し、し、しかし。そのホイッスル音、本当ならがつ〜んと「ピ〜〜〜」となるはずなんですが、なにせ、何千回とかけたレコードゆえに、溝がすれていて、音まで薄くなっています。もちろん、途中の曲の間も、チリチリした音がかぶさり、しかも、低音も気持ちはりがないように思えます。それほど、かけたレコードという意味です。すごいなあ。

「ファンキー・スタッフ」は73年のヒットなので、このレコードも30歳か。レコード自体を買いなおしていれば、ちょっと違いますが。さて、次に「モア・ファンキー・スタッフ」をつなげようかとも思いましたが、ここは、少しテンポを変えて同じクールたちを「ジャングル・ブギー」で、ダブルプレイすることにしました。タランティーノが映画『パルプ・フィクション』でも使った曲ですね。これだけステップがそろって踊られるという場所は、世界中どこを探しても、この店と数軒しかないでしょう。

この日は、前のDJがMFSBの「TSOP」で交代したので、僕はそれに続ける曲としてハロルド・メルヴィン&ブルーノーツの「バッド・ラック」を一曲目にもってきました。クールたちは、1時間のDJタイムですでに中盤です。なぜかアースの「シャイニング・スター」があまり人気がなかったので、マーヴィンの「ホワッツ・ゴーイン・オン」で、客足(!)を再度つかみ、同系統のブラックバーズの「ウォーキング・イン・リズム」をはさんで、ブルーノーツの「ラヴ・アイ・ロスト」でしめてみました。結果、ハロルド・メルヴィン&ブルーノーツの「バッド・ラック」で始まり、同グループの「ラヴ・アイ・ロスト」で終わるというよくできた締めになりました。

70年代に一世を風靡した六本木のディスコ「エンバシー」にちなんだ「エンバシー・ナイト」というイヴェントでした。
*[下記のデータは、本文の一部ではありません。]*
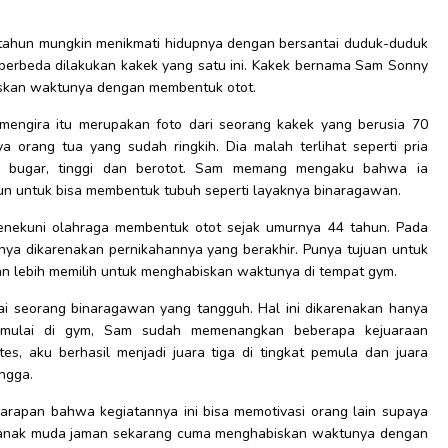
 tahun mungkin menikmati hidupnya dengan bersantai duduk-duduk
l berbeda dilakukan kakek yang satu ini. Kakek bernama Sam Sonny
abiskan waktunya dengan membentuk otot.
n mengira itu merupakan foto dari seorang kakek yang berusia 70
a orang tua yang sudah ringkih. Dia malah terlihat seperti pria
, bugar, tinggi dan berotot. Sam memang mengaku bahwa ia
n untuk bisa membentuk tubuh seperti layaknya binaragawan.
nekuni olahraga membentuk otot sejak umurnya 44 tahun. Pada
nya dikarenakan pernikahannya yang berakhir. Punya tujuan untuk
an lebih memilih untuk menghabiskan waktunya di tempat gym.
ai seorang binaragawan yang tangguh. Hal ini dikarenakan hanya
emulai di gym, Sam sudah memenangkan beberapa kejuaraan
s, aku berhasil menjadi juara tiga di tingkat pemula dan juara
ngga.
arapan bahwa kegiatannya ini bisa memotivasi orang lain supaya
 anak muda jaman sekarang cuma menghabiskan waktunya dengan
そこでDJをやるのは、僕は初めてだったので、前のDJの方が横についてレコードを探すのを手伝ってくださいました。それがエモリ・アイ氏です。観客のみなさんは、びしっとステップを踊り続けてくれました。ミラーボールに、赤、青、緑などの照明の点滅。鏡に映る自分の姿を見ながらみなと同じステップを踊る10代から50代までの人々。髪がグレイになった人が汗を拭きながら、戻ってきます。10代の子は、ミネラル・ウォーターのペットボトルを手に取ります。こうして、白金「ダンステリア」の夜はいつもと同じように更けていきました。

ソウルの元に年代を超えてワンネーション。